At the second session of the Congress of
People’s Deputies in December 1989 democratic
elections took another step forward with the abolition
of seats reserved for the Communist Party
and communist-dominated ‘social organisations’.
During the spring session of 1990, the government
of the Soviet Union was reshaped once
more, giving even greater powers to Gorbachev.
He was elected president of the Soviet Union on
15 March 1990. The president’s executive functions
were supported by two councils, a presidential
council of his personal advisers and ministers
and a federative council of representatives from
the fifteen republics; the two councils would often
meet together. These new structures completely
marginalised the old party centres of power, the
Politburo (renamed Praesidium) and the Central
Committee. Even the ‘leading role’ of the
Communist Party, enshrined in Article 6 of the
constitution, came under such heavy attack that it
had to be abandoned, and the Soviet Union
seemed on the threshold of permitting multi-party
elections. Yet for Gorbachev the preservation of
the Communist Party, as the one cohesive element
binding the Union together, remained a crucial
objective. If this could no longer be achieved by
constitutional law, as he had hoped it could be,
then a reformed party would have to win the
approval of the people in a contest with others.
Gorbachev remained by conviction a communist,
albeit a new type of ‘humane communist’. But the
tide of history was against him.
The first of the real crisis years was 1990.
Paradoxically the more constitutional power
Gorbachev acquired, the weaker in reality he
became. Under the immense strains that the great
drama was imposing on him, Gorbachev was tiring;
at times he seemed to lose heart and offered to
resign. But there was no one among the conservative
majority in the party ready to replace him, and
the radicals like Yeltsin were anathema to that
majority. The nationalist problems also kept
mounting. Gorbachev turned to strong-arm tactics
to regain control and to preserve the Union. In
January a massacre of Armenians by Azeri in Baku
led to a showdown, with Red Army units ‘retaking’
Baku on Gorbachev’s orders. The president then
visited Lithuania, where he met general hostility.
The democratising movement he had set in
motion during the spring of 1990 now led to elections
for new parliaments in each of the republics,
elections which enormously strengthened the
nationalists. The Popular Front in Lithuania swept
the board and on 11 March 1990 the Lithuanian
Parliament declared the country’s independence,
appointing Vytantas Landsbergis president. The
declaration was declared invalid in Moscow, and
Soviet tanks and paratroopers appeared in the
streets of Vilnius in a vain attempt to overawe the
population. Gorbachev next instituted an economic
blockade, then made conciliatory gestures.

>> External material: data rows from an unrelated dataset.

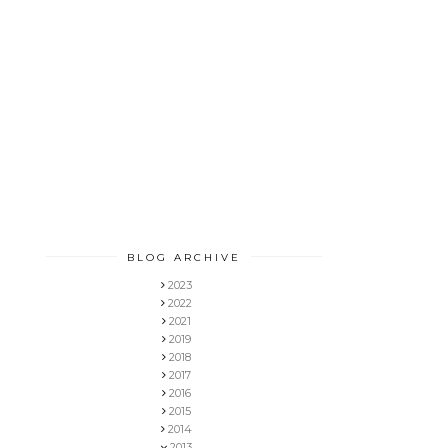
BLOG ARCHIVE
2023
2022
2021
2019
2018
2017
2016
2015
2014
2013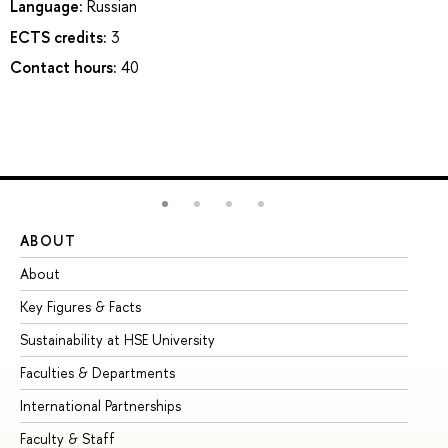
Language:
Russian
ECTS credits:
3
Contact hours:
40
ABOUT
ST
About
Ad
Key Figures & Facts
Pr
Sustainability at HSE University
Un
Faculties & Departments
Gr
International Partnerships
Ex
Faculty & Staff
Su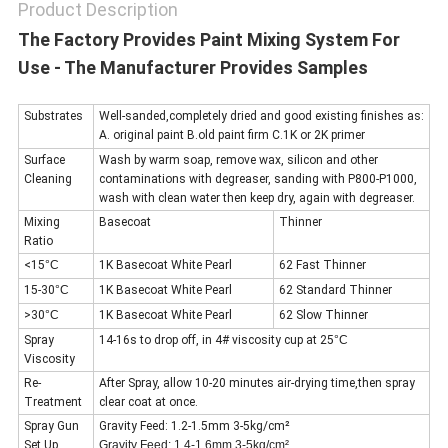
Product Description
The Factory Provides Paint Mixing System For
Use - The Manufacturer Provides Samples
Substrates
Well-sanded,completely dried and good existing finishes as:
A. original paint B.old paint firm C.1K or 2K primer
Surface
Wash by warm soap, remove wax, silicon and other
Cleaning
contaminations with degreaser, sanding with P800-P1000,
wash with clean water then keep dry, again with degreaser.
Mixing
Basecoat
Thinner
Ratio
<15
°C
1K Basecoat White Pearl
62 Fast Thinner
15-30
°C
1K Basecoat White Pearl
62 Standard Thinner
>30
°C
1K Basecoat White Pearl
62 Slow Thinner
Spray
14-16s to drop off, in 4# viscosity cup at 25
°C
Viscosity
Re-
After Spray, allow 10-20 minutes air-drying time,then spray
Treatment
clear coat at once.
Spray Gun
Gravity Feed: 1.2-1.5mm 3-5kg/cm²
Set Up
Gravity Feed: 1.4-1.6mm 3-5kg/cm²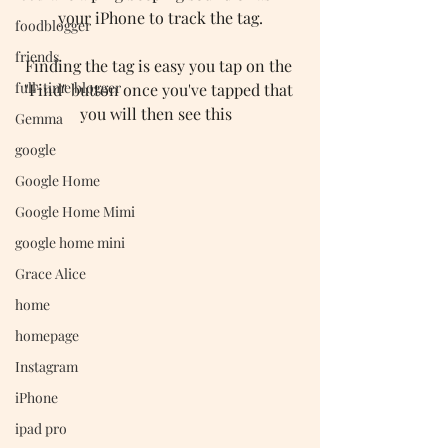
your iPhone to track the tag.
foodblogger
friends
Finding the tag is easy you tap on the 
full-time blogger
"Find" button once you've tapped that 
you will then see this  
Gemma
google
Google Home
Google Home Mimi
google home mini
Grace Alice
home
homepage
Instagram
iPhone
ipad pro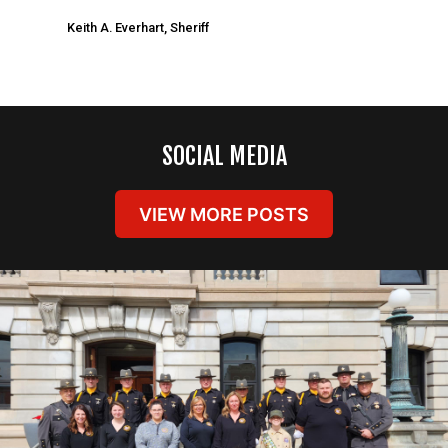
Keith A. Everhart, Sheriff
SOCIAL MEDIA
VIEW MORE POSTS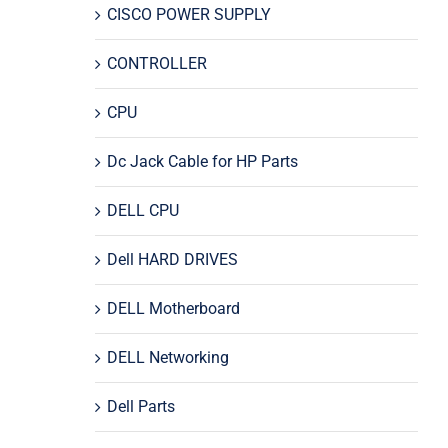
CISCO POWER SUPPLY
CONTROLLER
CPU
Dc Jack Cable for HP Parts
DELL CPU
Dell HARD DRIVES
DELL Motherboard
DELL Networking
Dell Parts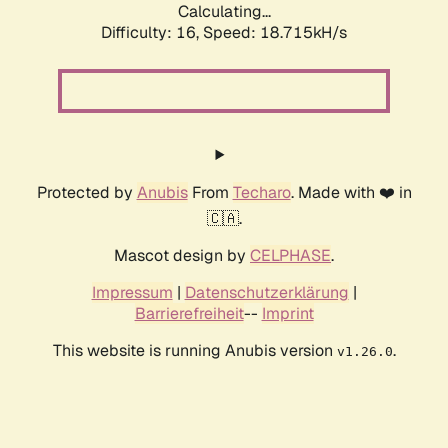
Calculating...
Difficulty: 16,
Speed: 18.715kH/s
Protected by
Anubis
From
Techaro
. Made with ❤️ in
🇨🇦.
Mascot design by
CELPHASE
.
Impressum
|
Datenschutzerklärung
|
Barrierefreiheit
--
Imprint
This website is running Anubis version
.
v1.26.0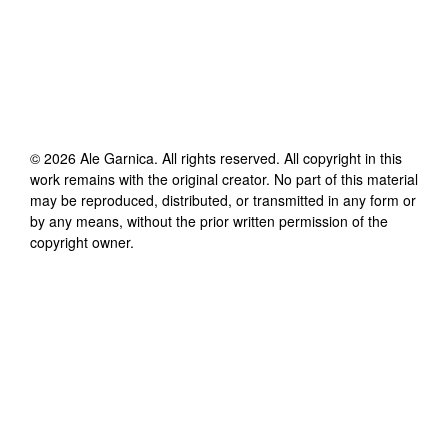
©
2026
Ale Garnica
. All rights reserved. All copyright in this
work remains with the original creator. No part of this material
may be reproduced, distributed, or transmitted in any form or
by any means, without the prior written permission of the
copyright owner.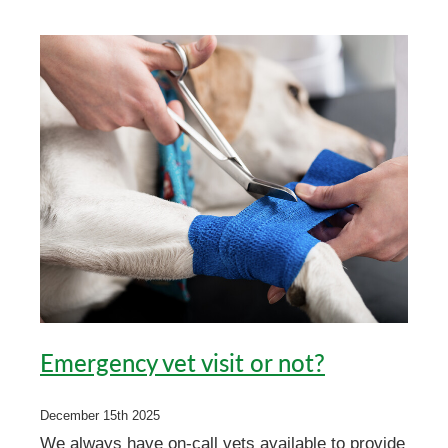
Emergency vet visit or not?
December 15th 2025
We always have on-call vets available to provide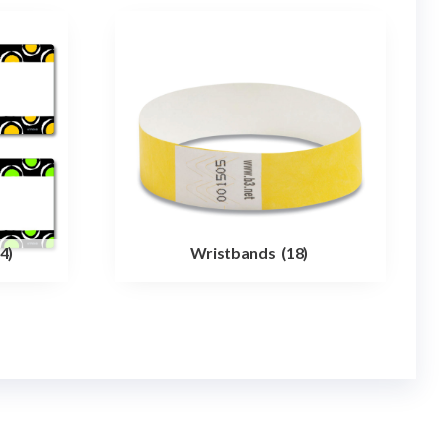
4)
Wristbands
(18)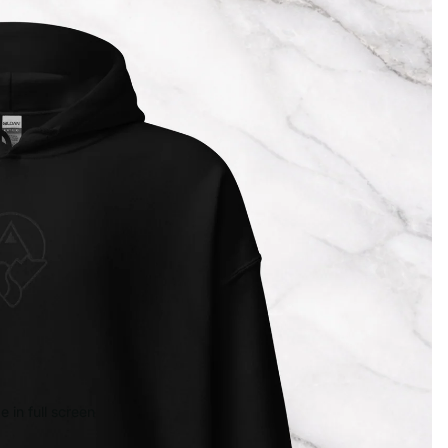
 in full screen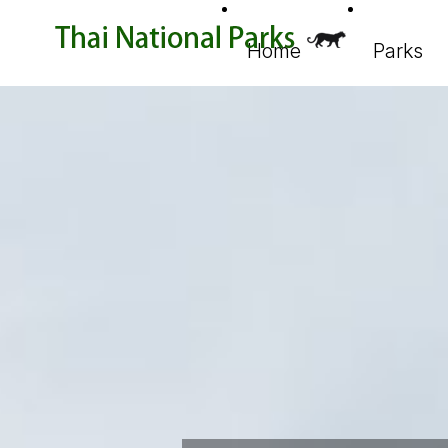
Home
Parks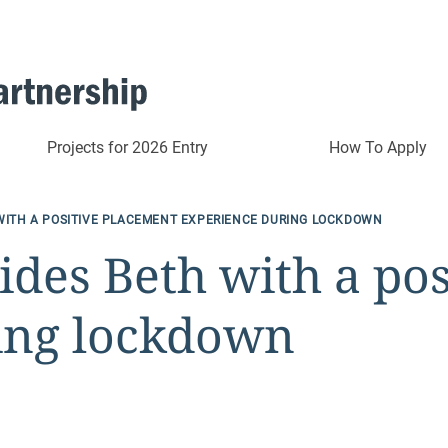
Projects for 2026 Entry
How To Apply
WITH A POSITIVE PLACEMENT EXPERIENCE DURING LOCKDOWN
des Beth with a po
ing lockdown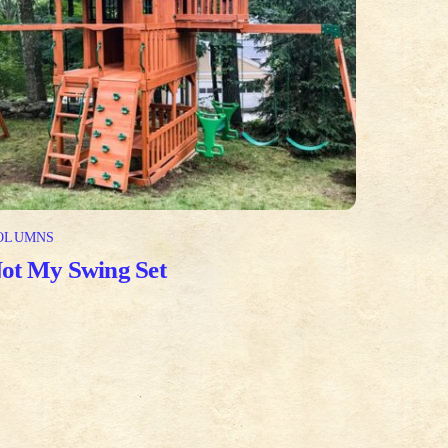
OLUMNS
ot My Swing Set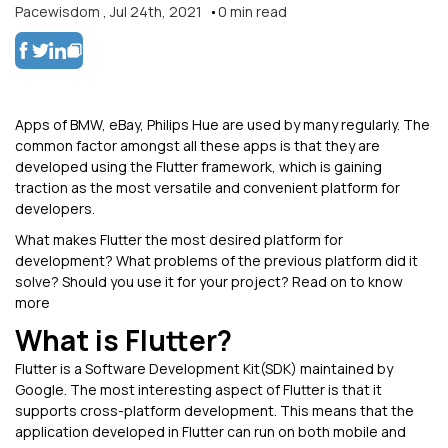
Pacewisdom
,
Jul 24th, 2021
0
min read
Apps of BMW, eBay, Philips Hue are used by many regularly. The
common factor amongst all these apps is that they are
developed using the Flutter framework, which is gaining
traction as the most versatile and convenient platform for
developers.
What makes Flutter the most desired platform for
development? What problems of the previous platform did it
solve? Should you use it for your project? Read on to know
more
What is Flutter?
Flutter is a Software Development Kit(SDK) maintained by
Google. The most interesting aspect of Flutter is that it
supports cross-platform development. This means that the
application developed in Flutter can run on both mobile and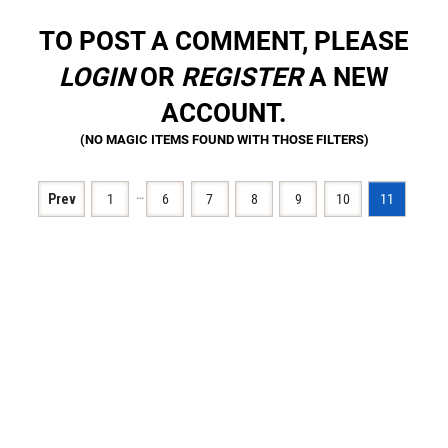
TO POST A COMMENT, PLEASE
LOGIN
OR
REGISTER
A NEW
ACCOUNT.
…
Prev
1
6
7
8
9
10
11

But Estonia and Latvia followed Lithuania’s lead
during the course of the year. By the end of 1990
negotiations between the Baltic representatives
and Gorbachev had reached stalemate. The
Western powers hesitated to support the Baltic
moves for independence because they still relied on
Gorbachev in international affairs and wished to do
nothing to weaken him. But on the economic side
the West did little to strengthen him, having no
confidence that the economic reforms were going
far enough.
The largest of the Soviet Union’s republics was
the Russian Federation, which contained about
half the Soviet Union’s population and threequarters
of its territory. The elections in the cities
had returned radical deputies, though the countryside
was still traditional. Moscow’s new mayor
was the radical Gavriil Popov, and St Petersburg’s
(the rechristened Leningrad) mayor was another
democrat, Anatoly Sobchak. The Federation’s new
parliament appeared to be fairly evenly split
between conservatives and radicals. Boris Yeltsin,
the obvious leader of the radicals, now campaigned
for the presidency of parliament, which would
make him practically leader of the republic. He
made his aim clear: to gain independence for the
Russian Federation without leaving the Soviet
Union. The powers to be delegated to the
Union would become a matter for negotiation.
Gorbachev supported a conservative candidate,
but Yeltsin won the vote by a comfortable majority.
He now emerged as a powerful national leader.
There were deep policy differences between
Yeltsin and Gorbachev, not least on the best way to
handle the nationality conflicts. Yeltsin believed
that the republics could be associated only in a voluntary
union, preserving independence but handing
some joint responsibilities to the Soviet Union.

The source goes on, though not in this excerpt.